### Directions:
Wherever a line holds the word "pede", copy that line from the data.

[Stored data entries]
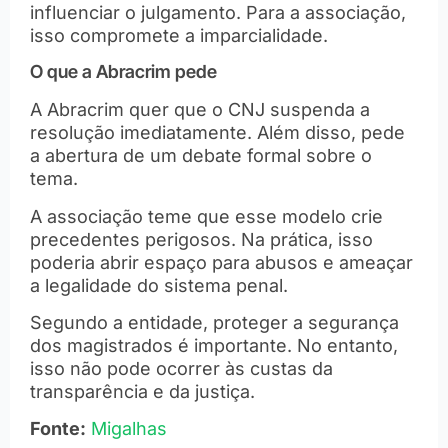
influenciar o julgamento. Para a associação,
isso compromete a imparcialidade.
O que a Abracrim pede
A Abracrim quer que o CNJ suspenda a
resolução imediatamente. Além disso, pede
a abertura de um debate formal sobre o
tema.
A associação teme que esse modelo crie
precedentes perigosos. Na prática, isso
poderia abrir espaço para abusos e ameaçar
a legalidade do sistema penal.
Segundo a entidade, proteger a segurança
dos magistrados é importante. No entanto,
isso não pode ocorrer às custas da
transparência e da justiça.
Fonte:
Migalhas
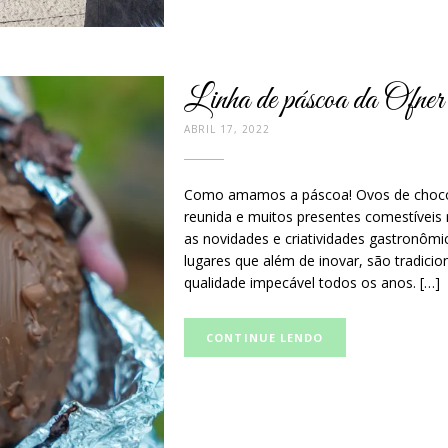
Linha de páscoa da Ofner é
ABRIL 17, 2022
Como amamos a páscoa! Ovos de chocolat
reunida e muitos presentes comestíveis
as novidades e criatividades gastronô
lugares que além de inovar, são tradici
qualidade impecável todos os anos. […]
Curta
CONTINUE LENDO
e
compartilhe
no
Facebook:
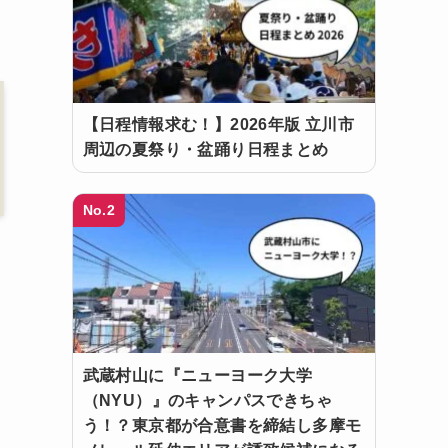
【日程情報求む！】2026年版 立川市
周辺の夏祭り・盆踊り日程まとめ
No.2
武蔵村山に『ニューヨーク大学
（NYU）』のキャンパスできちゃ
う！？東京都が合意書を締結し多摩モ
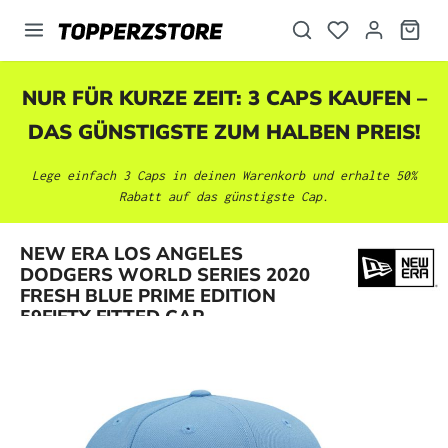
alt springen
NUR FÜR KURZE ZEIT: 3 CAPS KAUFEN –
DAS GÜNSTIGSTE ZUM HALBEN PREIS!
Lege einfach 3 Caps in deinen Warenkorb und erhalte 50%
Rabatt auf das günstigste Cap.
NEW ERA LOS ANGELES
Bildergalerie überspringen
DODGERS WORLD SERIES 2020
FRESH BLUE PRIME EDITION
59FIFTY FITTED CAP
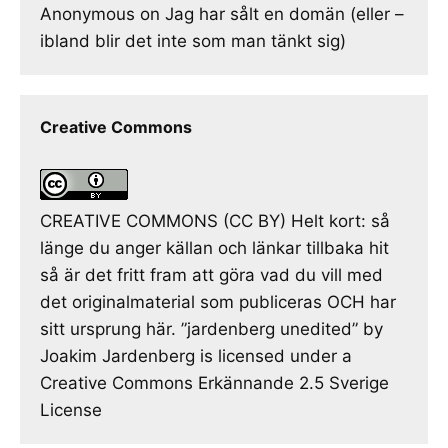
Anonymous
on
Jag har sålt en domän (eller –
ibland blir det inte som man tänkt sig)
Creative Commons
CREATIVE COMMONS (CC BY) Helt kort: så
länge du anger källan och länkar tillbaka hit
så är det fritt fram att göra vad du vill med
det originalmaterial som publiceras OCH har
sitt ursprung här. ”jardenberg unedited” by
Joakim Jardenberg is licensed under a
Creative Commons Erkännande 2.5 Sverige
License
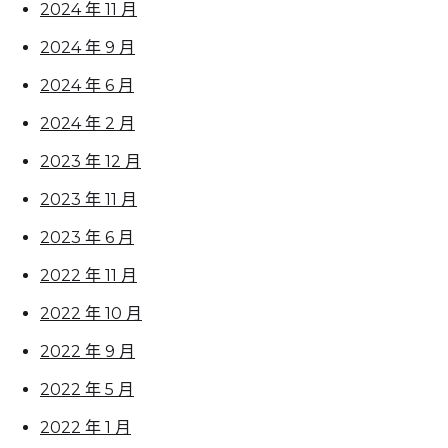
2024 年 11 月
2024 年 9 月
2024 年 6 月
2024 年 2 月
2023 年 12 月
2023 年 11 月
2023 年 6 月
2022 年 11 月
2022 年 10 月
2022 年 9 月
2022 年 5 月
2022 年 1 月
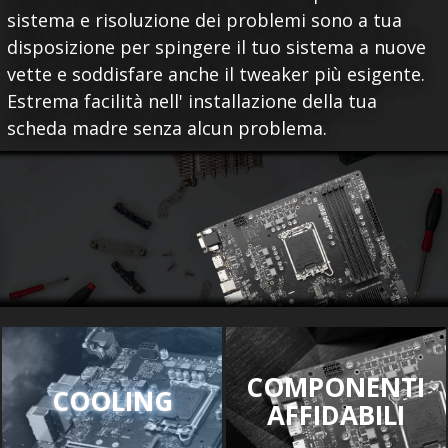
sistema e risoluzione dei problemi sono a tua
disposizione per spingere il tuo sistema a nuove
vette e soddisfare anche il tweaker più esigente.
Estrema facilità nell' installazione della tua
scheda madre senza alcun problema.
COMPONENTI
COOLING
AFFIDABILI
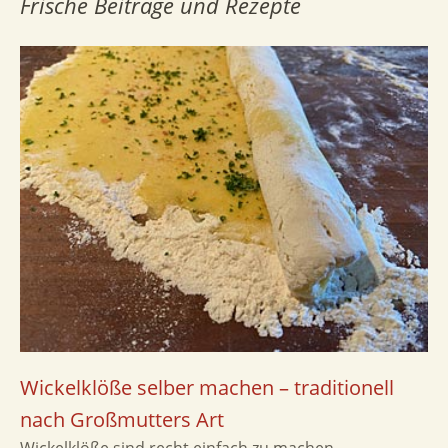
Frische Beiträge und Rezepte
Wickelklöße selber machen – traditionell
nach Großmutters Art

### Response below:
O que a Abracrim pede
resolução imediatamente. Além disso, pede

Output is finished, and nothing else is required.